Feria de abril, nostalgia pura,
los jinetes a pie, o en montura,
la Real a tus pies, la plaza de Cuba,
la semana del mes que agua procura.
De Sevilla la Feria, de la Reina sin duda
el otorgue a la misma, Isabel la Segunda,
se proclama en España y al mundo lo anuncia,
farolillos candentes, tauromaquia segura.
Mercadillo en casetas, en historia rotunda
de agrícola feria y ganadera, en suma,
el dieciocho de abril de ha muchas lunas,
de ha casi dos siglos que le dieron fortuna.
Con el paso del tiempo la Feria madura,
la fiesta es el centro, los temas alumbran,
el espacio se amplía, el barrio como nunca,
“Los Remedios” acogen al gentío como lluvia.
La Feria empieza del Alumbrao que postula
a las tiendas casetas que son oportunas;
más allá de sus fines serán privadas o públicas,
se entrará invitado o sin ello, se calcula.
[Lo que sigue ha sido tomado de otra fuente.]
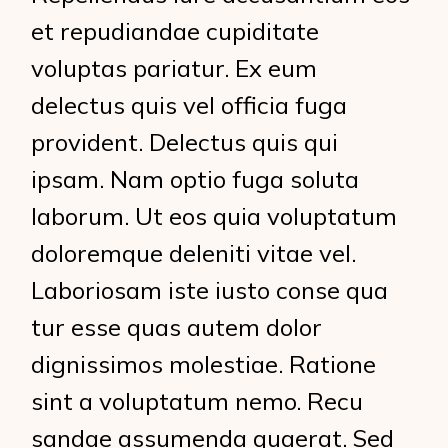
et repudiandae cupiditate
voluptas pariatur. Ex eum
delectus quis vel officia fuga
provident. Delectus quis qui
ipsam. Nam optio fuga soluta
laborum. Ut eos quia voluptatum
doloremque deleniti vitae vel.
Laboriosam iste iusto conse qua
tur esse quas autem dolor
dignissimos molestiae. Ratione
sint a voluptatum nemo. Recu
sandae assumenda quaerat. Sed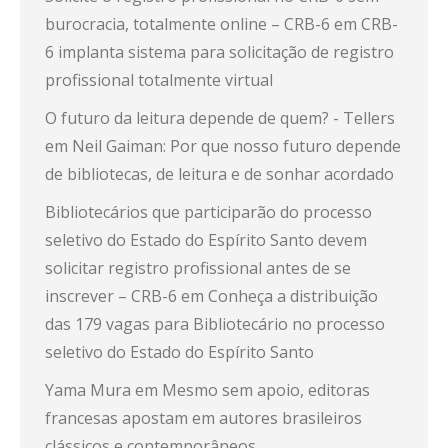
burocracia, totalmente online – CRB-6
em
CRB-
6 implanta sistema para solicitação de registro
profissional totalmente virtual
O futuro da leitura depende de quem? - Tellers
em
Neil Gaiman: Por que nosso futuro depende
de bibliotecas, de leitura e de sonhar acordado
Bibliotecários que participarão do processo
seletivo do Estado do Espírito Santo devem
solicitar registro profissional antes de se
inscrever – CRB-6
em
Conheça a distribuição
das 179 vagas para Bibliotecário no processo
seletivo do Estado do Espírito Santo
Yama Mura
em
Mesmo sem apoio, editoras
francesas apostam em autores brasileiros
clássicos e contemporâneos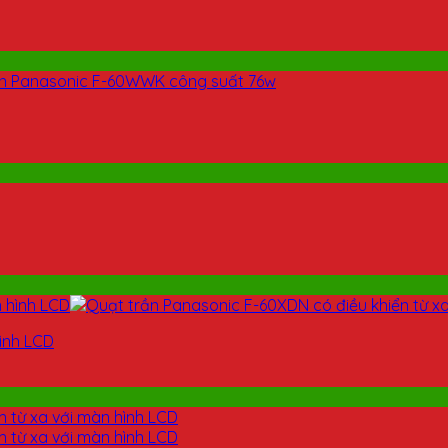
ình LCD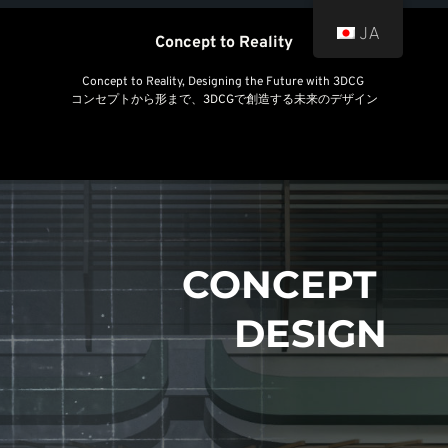
JA
Concept to Reality
Concept to Reality, Designing the Future with 3DCG
コンセプトから形まで、3DCGで創造する未来のデザイン
CONCEPT 
DESIGN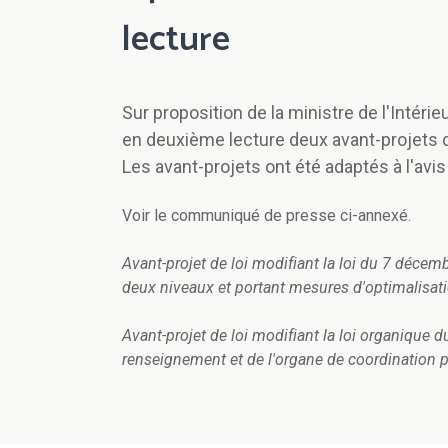
lecture
Sur proposition de la ministre de l'Intéri
en deuxième lecture deux avant-projets de 
Les avant-projets ont été adaptés à l'avis
Voir le communiqué de presse ci-annexé.
Avant-projet de loi modifiant la loi du 7 décem
deux niveaux et portant mesures d'optimalisati
Avant-projet de loi modifiant la loi organique d
renseignement et de l'organe de coordination p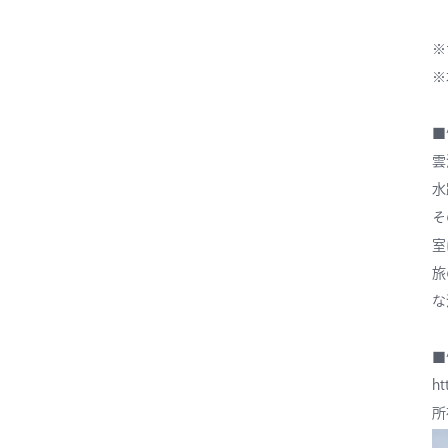
※
※
■
雲
水
そ
室
旅
な
■
ht
所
Del Flamenco y los Toros, de otras varias venturas,
de jinetes a pie, o en caballo;
de foráneos turistas que visitan cultura;
de sabores, de platos, de comidas, religión, devoción,
de entusiasmo, de curas;
de ensamblajes de historia de nuestras raíces
más puras.
De la Feria de Abril. De la España que suda.